Overt emotion always embarrassed him. For something to say, he asked, ‘Was Jean at the funeral?’

‘Jean’s dead. The youngest went first. She’d never been sick in her life. One morning, she felt unwell. From the diagnosis to the day of her death was only a matter of weeks.’

Surreptitiously, he turned his wrist so that he could check his watch.

She caught the movement, however, and looking at her own watch cried, ‘Oh, it’s time. Would you come with me?’

‘Where?’

‘He came down last night, but I told him it was late and I was going to have an early night. Then he invited me for tea today, since it’s his afternoon off.’

‘Are we talking about Haskell?’

‘Sorry,’ she said. ‘I’m not usually in such a muddle. Truth is, he gives me the creeps, just like Ali described. If there was anything to be found out, I was determined to go. But I wasn’t looking forward to it. And then you knocked at the door. The last person I expected to see. You have to come with me. It’s like fate, you do see that?’

That explained the short skirt and the tight top, he thought.

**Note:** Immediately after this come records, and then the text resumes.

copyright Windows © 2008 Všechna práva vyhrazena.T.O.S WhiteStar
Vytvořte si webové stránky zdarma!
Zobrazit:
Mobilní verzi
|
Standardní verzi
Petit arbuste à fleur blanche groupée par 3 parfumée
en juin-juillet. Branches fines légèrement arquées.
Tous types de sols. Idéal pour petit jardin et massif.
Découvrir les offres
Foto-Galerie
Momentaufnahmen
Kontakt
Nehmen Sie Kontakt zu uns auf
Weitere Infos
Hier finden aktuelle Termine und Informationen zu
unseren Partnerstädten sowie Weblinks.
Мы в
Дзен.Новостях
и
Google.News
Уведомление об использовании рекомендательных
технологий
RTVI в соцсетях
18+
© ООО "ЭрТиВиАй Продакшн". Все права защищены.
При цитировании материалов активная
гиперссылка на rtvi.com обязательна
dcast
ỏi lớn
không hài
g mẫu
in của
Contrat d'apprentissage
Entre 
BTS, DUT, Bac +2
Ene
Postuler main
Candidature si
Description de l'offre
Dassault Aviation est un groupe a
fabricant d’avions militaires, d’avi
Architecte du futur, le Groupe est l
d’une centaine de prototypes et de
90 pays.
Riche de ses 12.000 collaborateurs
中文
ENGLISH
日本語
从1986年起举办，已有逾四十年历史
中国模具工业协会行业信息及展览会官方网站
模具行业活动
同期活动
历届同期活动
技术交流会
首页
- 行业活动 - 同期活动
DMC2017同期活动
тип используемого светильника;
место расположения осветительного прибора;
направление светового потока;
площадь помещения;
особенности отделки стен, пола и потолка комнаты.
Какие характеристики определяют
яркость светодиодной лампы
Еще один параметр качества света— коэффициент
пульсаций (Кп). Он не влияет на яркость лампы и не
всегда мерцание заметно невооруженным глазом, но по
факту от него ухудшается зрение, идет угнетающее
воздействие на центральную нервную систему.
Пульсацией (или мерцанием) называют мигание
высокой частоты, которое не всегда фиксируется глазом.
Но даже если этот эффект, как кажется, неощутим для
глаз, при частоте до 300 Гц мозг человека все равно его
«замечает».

Did she imagine Bobbie Haskell would give himself away by grabbing a breast or sticking a hand up to see if she was wearing knickers? The shame that accompanied the thought (if she believed this fantasy that Haskell might have killed her sister, you couldn’t deny her courage) weakened his resistance to going with her.

‘He hasn’t invited me,’ was the best he could do by way of protest.

‘It doesn’t matter,’ she said, picking up her handbag. ‘How would it look if he refused?’